5. The mold heater is dead
After the cubes freeze, a small heater warms the bottom of the mold for 5 to 10 seconds so the ejector can rotate the cubes free. If the heater fails, the cubes never release and the ejector either jams or skips the cycle entirely.
Diagnose: a full mold of ice that sits there indefinitely and never ejects is the classic sign. You will also hear the motor module grind and click without successfully rotating.
Fix: the mold heater is integrated into the ice maker module on most modern units. Replace the whole module ($90 to $180). On older Whirlpool and KitchenAid units, the heater is a separate $25 part.
6. The motor or control module has failed
The motor module contains a small DC motor, a control board, the ejector gear train, and the thermostat. When any one of these fails, the whole module is replaced as a unit. Signs include no cycling at all (silent ice maker even with water present), continuous grinding without ejection, or random behavior (sometimes ice, sometimes nothing).

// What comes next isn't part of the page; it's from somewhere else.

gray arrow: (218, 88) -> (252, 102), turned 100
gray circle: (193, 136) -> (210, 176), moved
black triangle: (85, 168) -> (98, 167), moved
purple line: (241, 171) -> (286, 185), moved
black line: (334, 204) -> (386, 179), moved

Diagnose: the manual test cycle is your friend. On Whirlpool, KitchenAid, and many GE units, two small holes at the front of the ice maker accept a jumper wire that forces a full cycle. If the motor does not respond to the manual cycle, the module is dead.
Fix: order the replacement module by your model number (the cheat is to look at the part number printed on the module itself). $90 to $180 part. 30 to 60 minute job. Power off the fridge before swapping.

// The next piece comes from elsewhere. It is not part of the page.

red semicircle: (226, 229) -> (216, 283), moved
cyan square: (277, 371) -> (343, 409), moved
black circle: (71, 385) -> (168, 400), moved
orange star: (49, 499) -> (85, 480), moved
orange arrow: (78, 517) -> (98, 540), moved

7. The freezer is not cold enough
The ice maker thermostat only triggers a harvest when the mold reaches 15 F or colder. If the freezer is running warmer than 0 to 5 F (door left open, gasket failing, evaporator fan dead, defrost system stuck on), the mold never gets cold enough to harvest. You will see partial cubes, slushy ice, or no production at all.

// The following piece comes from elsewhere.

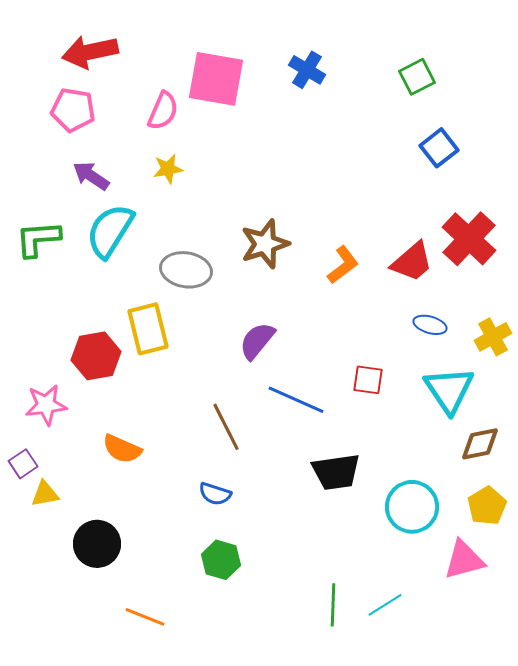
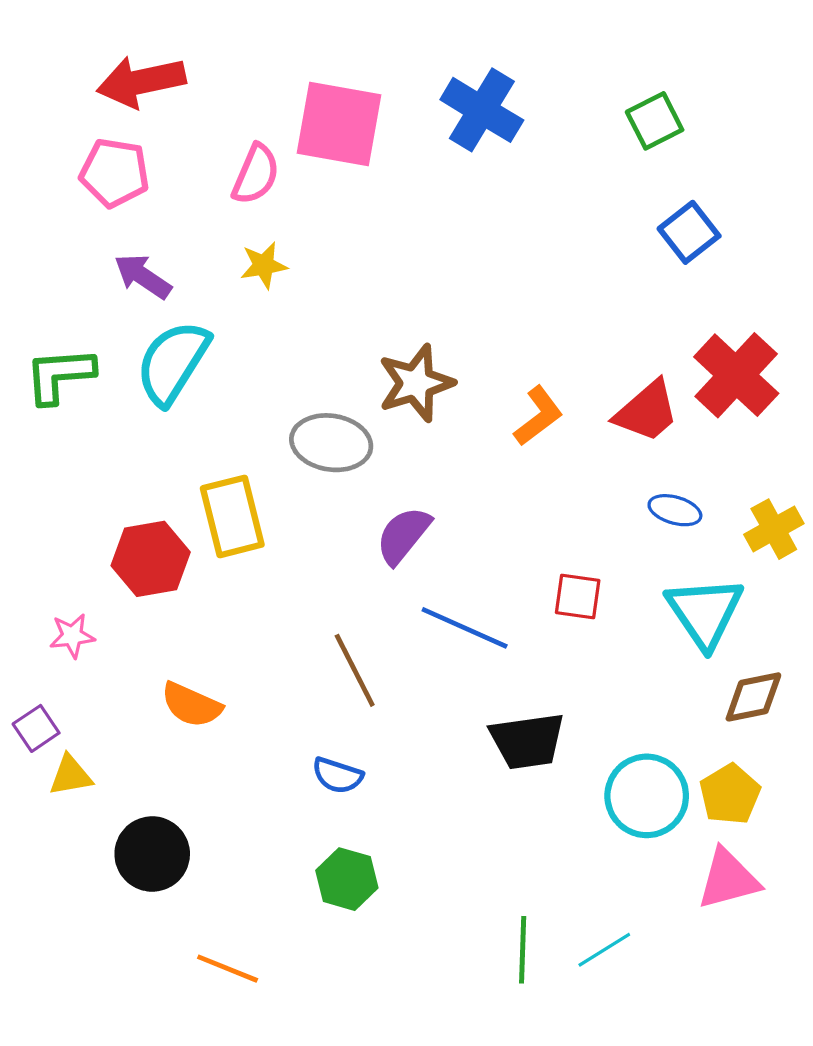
blue cross: (307, 70) -> (482, 110), size x1.4
gray ellipse: (186, 270) -> (331, 443), moved
pink star: (46, 405) -> (72, 636), size x0.7
yellow pentagon: (487, 506) -> (730, 794), moved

Diagnose: a freezer thermometer at the back of the compartment for 4 hours. Reading should be -5 to 5 F. Anything warmer points to a freezer problem, not an ice maker problem.
Fix: address the freezer issue first. Clean condenser coils, check door seal, listen for the evaporator fan running. The ice maker will usually return to normal once the freezer holds 0 F again. See our methodology page for the full appliance diagnostic protocol we use.
Frequently asked questions
Why is my ice maker making small, hollow, or cloudy ice?+
Three causes, in order of likelihood. Water pressure under 20 psi means the fill valve closes before the mold is full (check the saddle valve or shutoff on the supply line). A partially clogged water filter throttles the flow even with good house pressure. Air trapped in the line after a filter change resolves itself within two or three production cycles.
My ice maker just stopped working overnight. What should I check first?+
The ice maker arm or feeler switch. On almost every fridge built since 2010, a metal or plastic arm rides on top of the ice in the bin. When the bin fills, the arm rises and shuts the ice maker off. If the arm gets stuck in the up position by jammed ice or a fallen-over bag of frozen vegetables, the ice maker stays off until you clear it.
How long does a fridge ice maker last?+
Five to nine years on most consumer fridges. The motor module, the mold heater, and the ejector mechanism all sit in a wet, freeze-thaw environment, which is the worst possible operating condition for any electric component. Whirlpool-built modules tend toward the long end. Samsung French-door ice makers from the 2017 to 2021 era are notorious for failing in years three to five.
Should I repair or replace a failed ice maker?+
If the fridge is under 8 years old and the rest of the unit is healthy, replace the ice maker module ($90 to $180 part, 30 to 60 minute job). If the fridge is 10 years old or has other issues, skip the ice maker repair entirely and put the budget toward your next fridge.
Is it safe to keep using a fridge with a broken ice maker?+
Yes, as long as no water is leaking. The ice maker is on a separate water and electrical circuit from the main cooling system. Turn the ice maker off at the unit (most have a power switch on the side or a control panel toggle), shut the supply line at the saddle valve, and use trays in the meantime.